What is required: Could you output every record below exactly, leaving out the pictures?

Data in this exercise:
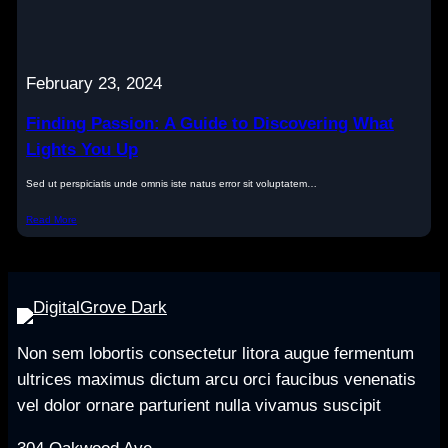
February 23, 2024
Finding Passion: A Guide to Discovering What
Lights You Up
Sed ut perspiciatis unde omnis iste natus error sit voluptatem…
Read More
Non sem lobortis consectetur litora augue fermentum
ultrices maximus dictum arcu orci faucibus venenatis
vel dolor ornare parturient nulla vivamus suscipit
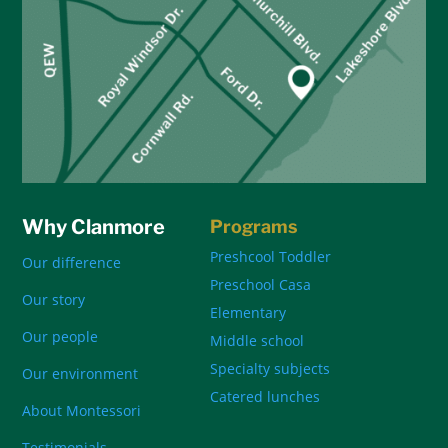
Why Clanmore
Programs
Preshcool Toddler
Our difference
Preschool Casa
Our story
Elementary
Our people
Middle school
Specialty subjects
Our environment
Catered lunches
About Montessori
Testimonials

Task result:
February 23, 2024
Finding Passion: A Guide to Discovering What
Lights You Up
Sed ut perspiciatis unde omnis iste natus error sit voluptatem…
Read More
Non sem lobortis consectetur litora augue fermentum
ultrices maximus dictum arcu orci faucibus venenatis
vel dolor ornare parturient nulla vivamus suscipit
Why Clanmore
Programs
Preshcool Toddler
Our difference
Preschool Casa
Our story
Elementary
Our people
Middle school
Specialty subjects
Our environment
Catered lunches
About Montessori
Testimonials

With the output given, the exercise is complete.